Can government use social media to strengthen its relationships with citizens?


Posted on October 17, 2017  /  1 Comments

I was asked to say a few words on how to use social media at a meeting of government information officers. I anchored my comments around what had occurred in the last few years to make me change my thinking on whether government could effectively use social media.

Government organizations provide a range of services to citizens and non-citizens (e.g., foreign investors, visitors). In many cases they are monopolies. They tend to hold and generate sensitive information that can move markets and ruin reputations. Therefore, the quick release of information which has not been quality checked that is associated with social media is a problematic fit for government. Depending on the organization, the sensitivity of the information and the damage that could be caused by inaccurate release would differ. This means that social media policies must be worked up agency by agency from the bottom.
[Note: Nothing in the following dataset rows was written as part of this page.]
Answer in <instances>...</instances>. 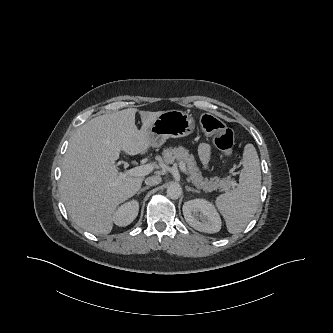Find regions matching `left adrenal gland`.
<instances>
[{
  "mask_svg": "<svg viewBox=\"0 0 333 333\" xmlns=\"http://www.w3.org/2000/svg\"><path fill=\"white\" fill-rule=\"evenodd\" d=\"M186 191H192V192H196V193H200V191L196 190V189H193V188H190L189 186H186Z\"/></svg>",
  "mask_w": 333,
  "mask_h": 333,
  "instance_id": "obj_1",
  "label": "left adrenal gland"
}]
</instances>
Related is the issue of time. Government works at a slow pace. For them, replying a letter in a week is fast. Social media works at hyperspeed. Expectations are for responses within hours. Getting accurate information out within hours is tough for hierarchically organized government organizations. The kind of delegation we practice at LIRNEasia is tough to implement within government organizations, where multiple approval are needed. What this means is that social media activity must take place close to the top of the power hierarchy, preferably by the head of the organization herself.
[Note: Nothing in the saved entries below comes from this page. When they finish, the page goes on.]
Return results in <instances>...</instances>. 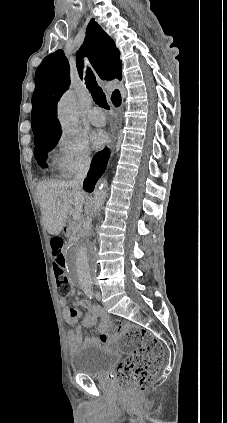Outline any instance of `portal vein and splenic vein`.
Masks as SVG:
<instances>
[{
    "label": "portal vein and splenic vein",
    "mask_w": 227,
    "mask_h": 423,
    "mask_svg": "<svg viewBox=\"0 0 227 423\" xmlns=\"http://www.w3.org/2000/svg\"><path fill=\"white\" fill-rule=\"evenodd\" d=\"M73 219H79L81 217V211L72 210Z\"/></svg>",
    "instance_id": "portal-vein-and-splenic-vein-1"
}]
</instances>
The biggest difficulty I see is the demand for interaction. When one starts to respond to questions and comments the message control that government organizations require is difficult to maintain.
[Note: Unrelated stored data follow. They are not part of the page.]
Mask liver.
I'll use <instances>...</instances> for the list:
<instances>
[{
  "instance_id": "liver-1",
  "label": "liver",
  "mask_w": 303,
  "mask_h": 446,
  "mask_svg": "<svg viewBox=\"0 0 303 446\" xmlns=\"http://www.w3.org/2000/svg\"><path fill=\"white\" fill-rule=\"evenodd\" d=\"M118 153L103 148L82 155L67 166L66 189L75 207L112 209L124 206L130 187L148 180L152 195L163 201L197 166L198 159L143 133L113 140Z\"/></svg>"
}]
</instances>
The issues were illustrated by what happened to one of my tweets/Facebook posts while the meeting was going on. The Deputy Minister who spoke after me said he’d been told by Facebook that LK now has 6 million Facebook users. This was a little higher than we had reported, so I tweeted it out.

By the time we got to discussion, I had already responded on Facebook to questions and comments on the tweet.

This is how the government website reported the same information a few hours later. More than half a day later, it had been seen by 27 people, including me.